Here’s an example where context is key. Imagine you’re a helper, and someone sends you the following reprex, which includes the code to make a boxplot from the mpg dataset.

R

library(ggplot2)
library(dplyr)
#> 
#> Attaching package: 'dplyr'
#> The following objects are masked from 'package:stats':
#> 
#>     filter, lag
#> The following objects are masked from 'package:base':
#> 
#>     intersect, setdiff, setequal, union
mpg %>%
  ggplot(aes(x = class, y = displ, color = class))+
  geom_boxplot()

Created on 2025-09-11 with reprex v2.1.1

This example is minimal and reproducible–it’s brief, it loads all necessary packages, it uses a built-in dataset, and it is formatted nicely. But there is no obvious error! Clearly, the person asking for help has encountered a semantic error; their code runs, but it doesn’t produce what they expect. But unless they tell you how this plot differs from what they wanted, you won’t be able to help.

You ask for further context, and eventually the person seeking help replies: “I want to make a boxplot where each of the categories has its own color. But even though I set color = class here, only the outlines of the boxplots got colored in, and the inside is still white. How do I change this so that the whole box is colored in?”

Now that you know what the problem is, you can start trying to help.

Discussion

Exercise 3: What makes a good description?

For each of the following reprexes, improve the description given.

“I’m trying to plot the displacements of different cars. I made this boxplot, but the boxes are showing up in the wrong order. How do I fix this? Here is my minimal reproducible example.”

R

library(ggplot2)
library(dplyr)
mpg %>%
  ggplot(aes(x = class, y = displ, color = class))+
  geom_boxplot()

“I’m working with this data about cars. The class column refers to the type of car–for example,”compact” class means that the car is quite small, while “pickup” would be a pickup truck. For each car, I also have information about the city and highway mileage, and the transmission, and the number of cylinders, as well as the displacement. This dataset has 234 rows and 11 columns, although this is an example dataset because my real dataset is much larger and has more like 500,000 rows. Anyway, in this example, I want to make a boxplot of displacement where each of the categories has its own color. But even though I set color = class here, only the outlines of the boxplots got colored in, and the inside is still white. How do I make the inside a different color? Here’s a reprex.”

R

library(ggplot2)
library(dplyr)
mpg %>%
  ggplot(aes(x = class, y = displ, color = class))+
  geom_boxplot()

“Help, my code isn’t working! It says I have too many elements. I made a reprex so you can see the data and the error message. I hope that’s helpful. Thank you so much!”

R

library(ggplot2)
table(mpg)

ERROR

Error in table(mpg): attempt to make a table with >= 2^31 elements

Let’s help Mickey add some context to their reprex so they’ll be ready to send it to Remy.

Discussion

Exercise 4: Adding context

Working with the person next to you, write a brief description of Mickey’s problem that they could include with their reprex when they post it online.

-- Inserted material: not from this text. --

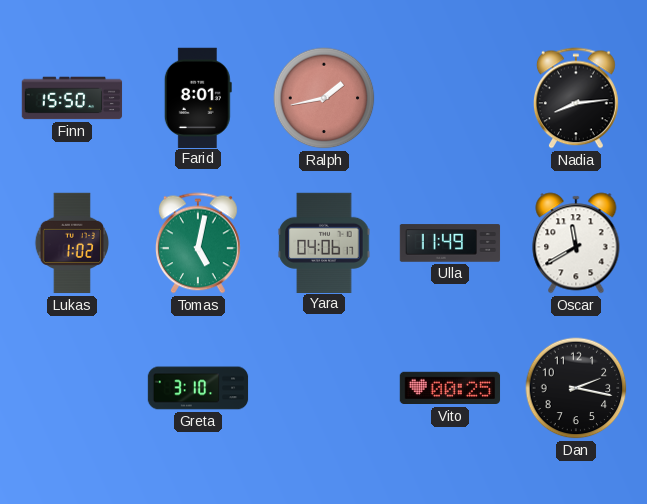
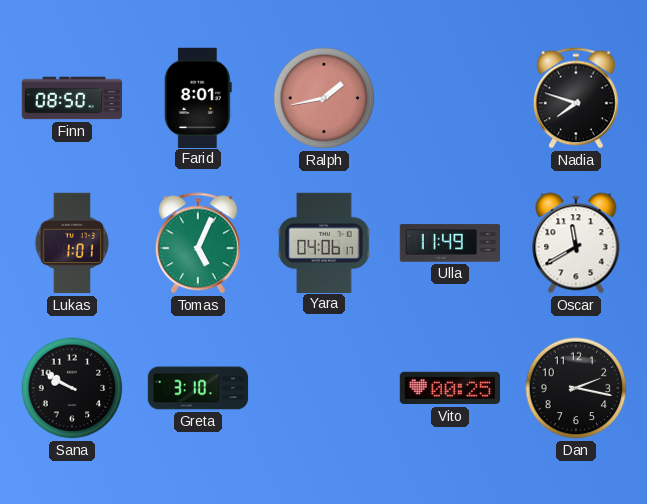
Finn: 15:50 -> 08:50
Nadia: 8:14 -> 7:48
Lukas: 1:02 -> 1:01
Tomas: 5:02 -> 5:04
Sana: none -> 9:50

Make sure that the description gives a little bit of background, describes what Mickey was trying to achieve, and describes what happened instead.

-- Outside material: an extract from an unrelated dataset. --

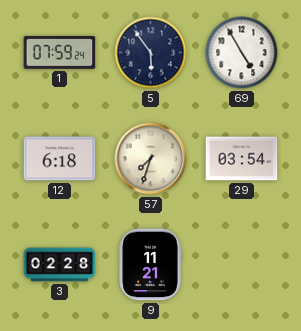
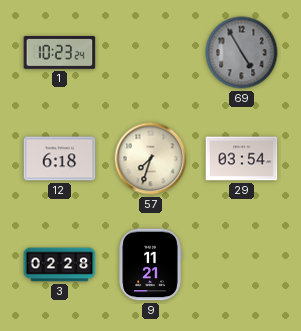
1: 07:59 -> 10:23
5: 5:54 -> none
69 dial: white -> grey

When you’re done, compare notes between the groups and see if you can come up with a final reprex for Mickey!

Discussion

Exercise 5: Putting it all together

Create a reprex (using Mickey’s example or your own brief idea). Post it, following your instructor’s directions. Be sure to provide appropriate context and use the appropriate venue argument.

Key Points
  • The reprex package makes it easy to format and share your reproducible examples.
  • The reprex package helps you test whether your reprex is reproducible, and also helps you prepare the reprex to share with others.
  • Following a certain set of steps will make your questions clearer and likelier to get answered.